When I embarked upon my trawl toward biscuit perfection at the dawn of aught-nine, it was from a flat, sad, bitter place, indeed. Rather than crispy-footed, larded puffs of sweetly steaming layers reaching -- straining ever heavenward, my oven yielded depressing, molar-cracking pucks I refused to inflict upon my entirely un-picky dogs. Now my biscuits rock, and I'm pretty sure it's a matter of methodology rather than recipe.

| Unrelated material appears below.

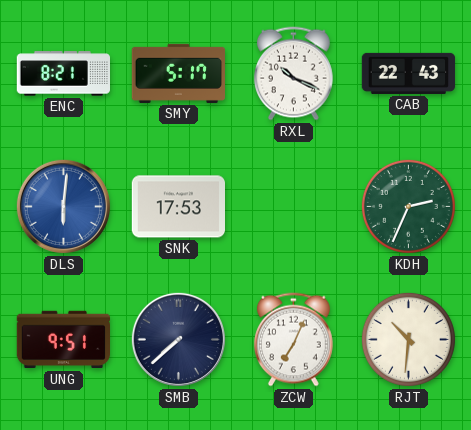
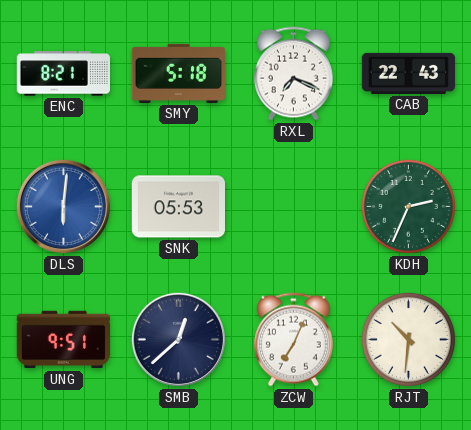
SMY: 5:17 -> 5:18
RXL: 10:19 -> 7:19
SNK: 17:53 -> 05:53
SMB: 7:38 -> 12:38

Here's what I've learned after a couple dozen batches, and plenty of advice from Slashfood commenters, Facebook friends, cookbooks and Southern grandmas:
- Store the flour in the freezer, and sift it before measuring, even if it says "pre-sifted" on the bag. This has a direct effect upon the density. An overall low temperature keeps fat from heating, so use every opportunity to bring the chill. 3 1/2 - 4 cups of flour scooped straight from the bag can yield 5 cups after sifting. It makes a significant difference. Thus far, Southern Biscuit Self-Rising and White Lily All-Purpose have been very good to me.
- Whisk dry ingredients together, rather than stirring, in order to maintain airiness.
- Don't skimp on the salt, and even if it's not called for in the recipe, toss in a pinch of sugar to aid with a crunchy crust.